Experimental (i.e., hastily written, lightly tested) implementation of a layered, extensible architecture capable of running swirl course material.

To run the demo, source R/testMod.R, and call function hi(arg), where arg is one of "default", "alt", or "testMod". The last option will run through the testMod4Daphne test data.

File R/miniMulti.R which uses a callback to multitask between the R prompt and a swirl tutorial, using a persistent environment to store data between invocations. Most of its logic is solely for this purpose. For additional functionality it invokes an S3 method, "resume." Methods resume.default and resume.alt are meant to illustrate the multitasking logic itself. Method resume.testMod is meant to illustrate how an extensible architecture for swirl might be organized.

Method resume.testMod implements a finite state (or virtual) machine which could be generalized but is specialized here for testMod4Daphne. It runs a fixed "program" consisting of three "instructions" which in turn present information, capture a user's response, and test and retry if necessary. The three instructions are themselves S3 methods which depend on the class of the active row of the course module. The instruction set is thus extensible.

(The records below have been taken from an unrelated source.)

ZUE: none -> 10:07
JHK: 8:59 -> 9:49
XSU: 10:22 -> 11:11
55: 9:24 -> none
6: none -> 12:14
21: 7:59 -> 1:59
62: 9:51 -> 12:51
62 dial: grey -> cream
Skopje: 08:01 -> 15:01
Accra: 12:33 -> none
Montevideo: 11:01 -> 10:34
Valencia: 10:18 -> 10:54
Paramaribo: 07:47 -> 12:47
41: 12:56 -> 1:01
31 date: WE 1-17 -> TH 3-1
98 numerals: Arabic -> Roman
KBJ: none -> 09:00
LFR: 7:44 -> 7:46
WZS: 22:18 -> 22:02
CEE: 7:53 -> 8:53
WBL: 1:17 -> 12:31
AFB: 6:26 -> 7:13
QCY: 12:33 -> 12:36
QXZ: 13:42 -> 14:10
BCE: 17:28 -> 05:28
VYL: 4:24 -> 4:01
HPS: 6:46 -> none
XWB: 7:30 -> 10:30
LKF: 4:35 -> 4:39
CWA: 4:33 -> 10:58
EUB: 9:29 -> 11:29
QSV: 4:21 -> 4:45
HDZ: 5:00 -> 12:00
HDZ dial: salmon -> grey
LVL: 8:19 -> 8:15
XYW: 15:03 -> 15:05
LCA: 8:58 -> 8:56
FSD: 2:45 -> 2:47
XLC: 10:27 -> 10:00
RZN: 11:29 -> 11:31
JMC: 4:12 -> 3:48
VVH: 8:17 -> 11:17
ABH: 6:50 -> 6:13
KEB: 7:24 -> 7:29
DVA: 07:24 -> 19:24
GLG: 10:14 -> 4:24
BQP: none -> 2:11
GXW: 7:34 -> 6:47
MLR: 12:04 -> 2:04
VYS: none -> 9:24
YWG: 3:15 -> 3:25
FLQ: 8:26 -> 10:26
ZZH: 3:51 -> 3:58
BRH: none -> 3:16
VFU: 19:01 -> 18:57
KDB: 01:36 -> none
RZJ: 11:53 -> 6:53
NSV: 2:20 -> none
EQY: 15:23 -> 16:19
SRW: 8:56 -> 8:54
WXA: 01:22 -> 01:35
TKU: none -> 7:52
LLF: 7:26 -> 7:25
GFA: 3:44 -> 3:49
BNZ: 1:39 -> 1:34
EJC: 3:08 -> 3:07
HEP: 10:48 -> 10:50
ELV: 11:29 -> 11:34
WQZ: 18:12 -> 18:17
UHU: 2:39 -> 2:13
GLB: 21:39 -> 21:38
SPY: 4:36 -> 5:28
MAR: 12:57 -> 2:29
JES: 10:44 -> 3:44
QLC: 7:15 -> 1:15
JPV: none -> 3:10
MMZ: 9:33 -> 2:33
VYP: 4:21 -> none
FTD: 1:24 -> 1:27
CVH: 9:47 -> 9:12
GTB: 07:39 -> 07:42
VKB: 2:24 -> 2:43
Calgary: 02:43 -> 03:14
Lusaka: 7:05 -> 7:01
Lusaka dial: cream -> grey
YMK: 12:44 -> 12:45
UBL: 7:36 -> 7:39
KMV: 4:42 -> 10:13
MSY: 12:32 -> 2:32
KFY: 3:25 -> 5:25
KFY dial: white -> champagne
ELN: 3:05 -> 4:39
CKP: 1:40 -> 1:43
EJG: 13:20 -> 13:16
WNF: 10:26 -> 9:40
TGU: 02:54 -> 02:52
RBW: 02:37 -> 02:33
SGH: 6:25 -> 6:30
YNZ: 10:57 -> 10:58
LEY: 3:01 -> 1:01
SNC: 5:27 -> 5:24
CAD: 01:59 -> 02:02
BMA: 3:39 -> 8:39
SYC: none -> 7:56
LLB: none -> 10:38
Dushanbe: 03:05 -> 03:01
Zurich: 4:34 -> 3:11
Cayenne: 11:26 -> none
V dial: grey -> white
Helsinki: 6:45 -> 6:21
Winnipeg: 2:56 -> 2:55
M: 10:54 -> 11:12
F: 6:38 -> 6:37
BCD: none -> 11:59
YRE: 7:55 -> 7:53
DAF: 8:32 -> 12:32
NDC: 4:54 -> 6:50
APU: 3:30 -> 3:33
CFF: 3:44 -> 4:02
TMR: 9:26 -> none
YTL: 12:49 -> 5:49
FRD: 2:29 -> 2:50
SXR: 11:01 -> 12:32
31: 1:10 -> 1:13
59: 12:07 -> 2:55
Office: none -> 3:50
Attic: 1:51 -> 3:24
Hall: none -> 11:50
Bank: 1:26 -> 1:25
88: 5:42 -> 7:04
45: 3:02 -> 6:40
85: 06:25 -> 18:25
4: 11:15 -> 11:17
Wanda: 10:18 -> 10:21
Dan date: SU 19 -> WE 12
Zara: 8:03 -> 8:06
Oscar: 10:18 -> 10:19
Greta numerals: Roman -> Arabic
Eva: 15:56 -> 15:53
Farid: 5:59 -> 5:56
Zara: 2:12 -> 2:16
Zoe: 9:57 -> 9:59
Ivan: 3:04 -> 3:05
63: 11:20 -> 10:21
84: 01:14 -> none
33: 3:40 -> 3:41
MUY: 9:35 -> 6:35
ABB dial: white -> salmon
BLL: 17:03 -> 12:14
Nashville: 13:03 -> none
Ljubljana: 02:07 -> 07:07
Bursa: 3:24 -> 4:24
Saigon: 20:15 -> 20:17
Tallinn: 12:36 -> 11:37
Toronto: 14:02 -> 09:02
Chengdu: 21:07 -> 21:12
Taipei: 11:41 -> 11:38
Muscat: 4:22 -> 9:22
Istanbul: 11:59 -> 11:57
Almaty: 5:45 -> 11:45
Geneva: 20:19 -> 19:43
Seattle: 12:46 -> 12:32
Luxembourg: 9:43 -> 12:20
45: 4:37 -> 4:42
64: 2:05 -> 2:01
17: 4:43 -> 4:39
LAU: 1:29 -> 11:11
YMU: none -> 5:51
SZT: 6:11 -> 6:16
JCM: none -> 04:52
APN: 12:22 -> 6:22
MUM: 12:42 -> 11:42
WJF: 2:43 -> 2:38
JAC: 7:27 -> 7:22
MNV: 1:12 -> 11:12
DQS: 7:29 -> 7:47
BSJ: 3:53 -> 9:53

It can be found in R/testModInstr.R.

In the case of questions, user responses must be tested for correctness. Tests appropriate to a given question are given by keyphrases in the module's AnswerTests column. Keyphrases must, somehow, be associated with functions which actually implement the tests. In testMod4Daphne's keyphrases, the test itself was identified by the substring prior to "=" in a keyphrase, and its parameters by the substring following. For extensibility, the substring prior to "=" was made the name of an S3 class and its extraction was hard-coded into the testResponse instruction. Interpretation of test parameters was relegated to the test method for the indicated class.

This architecture is thus extensible in a number of ways.

  • New resume methods may be written.
  • For resume methods of the "testMod" variety, the instruction set may be expanded, and the virtual machine's program may be more complex, or dynamically changed.
  • The class structure of module rows need not be hardcoded but made extensible by, e.g., adding a class column to modules.
  • New tests may be added, provided keyphrases and associated test methods conform to a given convention.